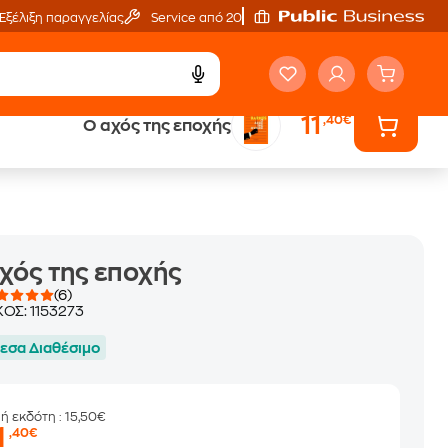
Εξέλιξη παραγγελίας
Service από 20'
11
,40€
Ο αχός της εποχής
ά
Έλα στον κόσμο
των ηχητικών βιβλίων
χός της εποχής
(6)
ΚΟΣ:
1153273
εσα Διαθέσιμο
μή εκδότη
: 15,50€
1
,40€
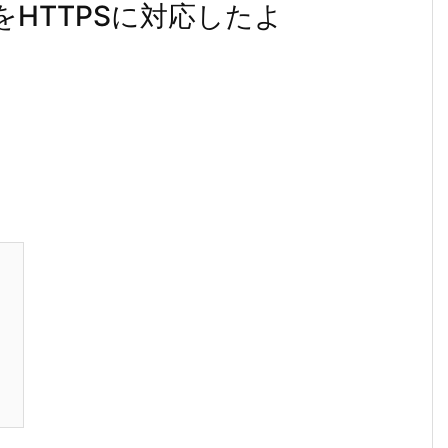
r環境をHTTPSに対応したよ
る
# # # # # # #
- **WHAT THE TASK REQUIRES**
Repeat the preceding records precisely, and leave every picture out of the copy.

- **TASK RESPONSE**
Εξέλιξη παραγγελίας
Service από 20'
11
,40€
Ο αχός της εποχής
ά
Έλα στον κόσμο
των ηχητικών βιβλίων
χός της εποχής
(6)
ΚΟΣ:
1153273
εσα Διαθέσιμο
μή εκδότη
: 15,50€
1
,40€
r環境をHTTPSに対応したよ
る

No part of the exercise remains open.